Because of the cumulative nature of wealth and racial disparities in wealth, we must be cognizant of past discrimination that set current-day disparities in motion. While the processes and mechanisms by which racial wealth inequality operate may be difficult to discern, their effects are be readily apparent. Such racial disparities in wealth provide material goods, opportunities, resources, services, and psychological satisfactions for whites, and they serve to penalize African Americans by decreasing their quality of life.

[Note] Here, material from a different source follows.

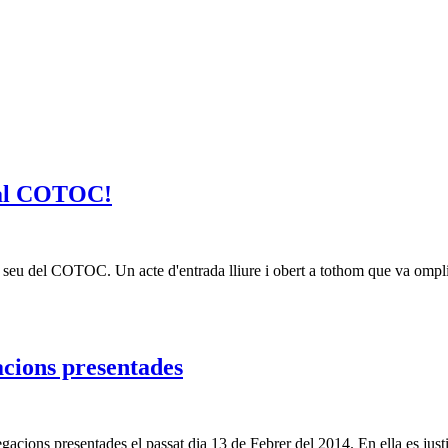
4 al COTOC!
 a la seu del COTOC. Un acte d'entrada lliure i obert a tothom que 
acions presentades
acions presentades el passat dia 13 de Febrer del 2014. En ella es justi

While these benefits are never distributed equally, racial gaps in wealth are structured in such a way that they compound the effects of past discrimination. As a consequence, African Americans are much less likely than white people to receive wealth from their parents or other relatives to pay for college, to start a business or to make a down payment on a home. As our analysis has shown, lack of these wealth-building assets makes the prospects of accumulating wealth a more precarious proposition; therefore, it is not surprising that white families are more likely to own homes than are African American families. But it is more disquieting that business ownership, stock ownership, and high income do not yield the same returns in wealth to African Americans as they do for whites. These appear to be some of the true sources of racial differences in wealth.